Task statement:
Pull out every line below holding the word "posiłków".

Exercise data:
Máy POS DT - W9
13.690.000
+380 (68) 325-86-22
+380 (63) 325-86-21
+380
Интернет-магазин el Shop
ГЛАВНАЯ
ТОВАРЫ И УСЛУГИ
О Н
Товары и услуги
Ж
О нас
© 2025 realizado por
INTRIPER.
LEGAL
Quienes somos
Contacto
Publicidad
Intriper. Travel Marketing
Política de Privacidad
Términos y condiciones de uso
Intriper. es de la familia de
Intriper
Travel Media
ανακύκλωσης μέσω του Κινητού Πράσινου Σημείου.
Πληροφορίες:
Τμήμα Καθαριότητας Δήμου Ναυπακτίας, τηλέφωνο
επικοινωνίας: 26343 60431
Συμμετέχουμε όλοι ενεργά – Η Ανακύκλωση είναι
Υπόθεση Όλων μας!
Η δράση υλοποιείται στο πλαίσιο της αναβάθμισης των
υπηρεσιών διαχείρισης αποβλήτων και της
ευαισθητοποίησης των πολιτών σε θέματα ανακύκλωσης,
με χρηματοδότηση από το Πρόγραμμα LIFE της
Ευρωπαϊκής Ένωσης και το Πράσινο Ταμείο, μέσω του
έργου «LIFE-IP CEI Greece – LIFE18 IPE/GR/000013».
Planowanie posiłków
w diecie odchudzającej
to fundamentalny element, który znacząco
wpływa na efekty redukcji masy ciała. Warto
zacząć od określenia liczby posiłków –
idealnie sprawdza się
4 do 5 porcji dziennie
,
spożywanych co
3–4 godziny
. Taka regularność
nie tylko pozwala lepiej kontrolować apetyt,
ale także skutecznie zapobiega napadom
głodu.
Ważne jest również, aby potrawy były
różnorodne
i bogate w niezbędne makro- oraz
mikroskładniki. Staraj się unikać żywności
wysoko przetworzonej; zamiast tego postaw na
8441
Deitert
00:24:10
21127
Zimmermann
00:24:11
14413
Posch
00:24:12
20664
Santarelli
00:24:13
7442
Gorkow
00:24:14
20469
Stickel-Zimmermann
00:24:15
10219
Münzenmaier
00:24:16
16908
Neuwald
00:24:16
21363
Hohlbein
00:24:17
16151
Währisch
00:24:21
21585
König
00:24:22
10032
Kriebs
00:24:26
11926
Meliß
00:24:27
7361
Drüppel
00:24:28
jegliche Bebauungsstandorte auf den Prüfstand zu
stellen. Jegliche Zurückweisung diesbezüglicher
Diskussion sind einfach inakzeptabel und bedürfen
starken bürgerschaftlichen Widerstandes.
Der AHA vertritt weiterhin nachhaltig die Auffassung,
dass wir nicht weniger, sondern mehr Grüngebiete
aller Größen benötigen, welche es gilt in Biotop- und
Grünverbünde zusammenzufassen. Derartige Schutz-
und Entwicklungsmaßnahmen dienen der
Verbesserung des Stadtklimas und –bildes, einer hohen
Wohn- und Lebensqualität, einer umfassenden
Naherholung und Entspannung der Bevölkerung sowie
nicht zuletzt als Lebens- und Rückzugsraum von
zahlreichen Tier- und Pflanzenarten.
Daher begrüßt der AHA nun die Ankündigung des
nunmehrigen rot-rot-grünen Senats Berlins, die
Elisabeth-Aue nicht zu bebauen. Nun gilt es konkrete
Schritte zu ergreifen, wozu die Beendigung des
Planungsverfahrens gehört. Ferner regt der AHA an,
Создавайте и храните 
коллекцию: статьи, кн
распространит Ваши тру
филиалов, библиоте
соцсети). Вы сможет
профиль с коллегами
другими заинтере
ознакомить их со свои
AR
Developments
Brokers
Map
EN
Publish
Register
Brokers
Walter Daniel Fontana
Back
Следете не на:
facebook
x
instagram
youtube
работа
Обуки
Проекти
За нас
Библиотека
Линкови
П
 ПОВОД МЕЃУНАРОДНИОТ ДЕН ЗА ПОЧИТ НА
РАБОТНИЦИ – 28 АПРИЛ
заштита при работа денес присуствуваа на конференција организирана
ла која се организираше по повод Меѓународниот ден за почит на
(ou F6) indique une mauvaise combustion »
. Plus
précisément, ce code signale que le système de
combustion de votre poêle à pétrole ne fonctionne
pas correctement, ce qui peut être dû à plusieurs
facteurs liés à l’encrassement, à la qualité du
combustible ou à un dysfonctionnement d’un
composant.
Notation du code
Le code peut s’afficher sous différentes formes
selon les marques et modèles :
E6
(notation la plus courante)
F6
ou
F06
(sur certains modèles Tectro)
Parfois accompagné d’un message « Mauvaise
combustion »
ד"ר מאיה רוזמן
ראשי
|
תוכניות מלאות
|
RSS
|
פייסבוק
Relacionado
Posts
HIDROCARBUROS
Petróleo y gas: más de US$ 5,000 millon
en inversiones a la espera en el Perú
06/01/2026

Solution to this task:
Planowanie posiłków
zacząć od określenia liczby posiłków –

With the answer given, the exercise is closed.